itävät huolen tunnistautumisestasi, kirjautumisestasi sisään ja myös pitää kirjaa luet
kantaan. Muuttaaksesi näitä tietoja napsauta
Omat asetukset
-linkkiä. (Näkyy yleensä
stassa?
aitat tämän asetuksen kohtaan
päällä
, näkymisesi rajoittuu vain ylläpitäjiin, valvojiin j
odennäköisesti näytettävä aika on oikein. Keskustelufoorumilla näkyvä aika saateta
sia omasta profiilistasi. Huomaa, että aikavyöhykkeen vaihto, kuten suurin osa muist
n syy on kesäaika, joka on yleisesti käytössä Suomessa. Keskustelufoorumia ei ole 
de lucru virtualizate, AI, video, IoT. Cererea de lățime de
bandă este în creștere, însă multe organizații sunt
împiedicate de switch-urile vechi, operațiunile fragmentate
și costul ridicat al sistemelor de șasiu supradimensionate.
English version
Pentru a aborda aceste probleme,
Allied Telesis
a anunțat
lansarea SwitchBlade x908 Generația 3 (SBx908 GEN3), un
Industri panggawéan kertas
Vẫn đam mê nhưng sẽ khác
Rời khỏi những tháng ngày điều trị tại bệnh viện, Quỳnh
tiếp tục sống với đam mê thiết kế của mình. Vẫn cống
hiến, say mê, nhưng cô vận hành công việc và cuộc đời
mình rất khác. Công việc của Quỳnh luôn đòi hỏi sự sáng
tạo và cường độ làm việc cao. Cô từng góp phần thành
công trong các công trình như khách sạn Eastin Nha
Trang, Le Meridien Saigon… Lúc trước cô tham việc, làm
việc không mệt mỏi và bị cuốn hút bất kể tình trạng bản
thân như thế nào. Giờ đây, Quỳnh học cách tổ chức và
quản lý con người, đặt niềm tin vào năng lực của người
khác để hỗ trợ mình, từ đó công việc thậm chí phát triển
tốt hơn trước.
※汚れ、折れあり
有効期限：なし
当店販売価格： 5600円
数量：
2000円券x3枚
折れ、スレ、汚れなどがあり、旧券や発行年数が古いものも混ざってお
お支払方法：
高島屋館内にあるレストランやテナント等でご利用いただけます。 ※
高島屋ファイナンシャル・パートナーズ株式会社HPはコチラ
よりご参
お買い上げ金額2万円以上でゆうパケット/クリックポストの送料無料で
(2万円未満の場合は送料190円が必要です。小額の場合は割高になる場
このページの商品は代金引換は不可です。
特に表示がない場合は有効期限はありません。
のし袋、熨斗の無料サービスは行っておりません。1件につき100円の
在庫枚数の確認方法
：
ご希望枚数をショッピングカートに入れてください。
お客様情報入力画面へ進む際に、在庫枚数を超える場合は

▸ WORK REQUEST: If a line falls between the first line of the records and the line containing "sia omasta profiilistasi.", inclusive, repeat it exactly; leave out all others.

▸ RESULT BELOW:
itävät huolen tunnistautumisestasi, kirjautumisestasi sisään ja myös pitää kirjaa luet
kantaan. Muuttaaksesi näitä tietoja napsauta
Omat asetukset
-linkkiä. (Näkyy yleensä
stassa?
aitat tämän asetuksen kohtaan
päällä
, näkymisesi rajoittuu vain ylläpitäjiin, valvojiin j
odennäköisesti näytettävä aika on oikein. Keskustelufoorumilla näkyvä aika saateta
sia omasta profiilistasi. Huomaa, että aikavyöhykkeen vaihto, kuten suurin osa muist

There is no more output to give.